YOUR ASSIGNMENT: Spot each line in the data below containing "Black" and copy it.

DATA PROVIDED:
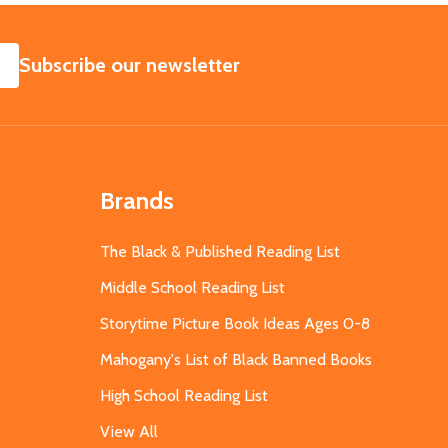
SUBSCRIBE
Subscribe our newsletter
Brands
The Black & Published Reading List
Middle School Reading List
Storytime Picture Book Ideas Ages 0-8
Mahogany's List of Black Banned Books
High School Reading List
View All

OUTPUT:
The Black & Published Reading List
Mahogany's List of Black Banned Books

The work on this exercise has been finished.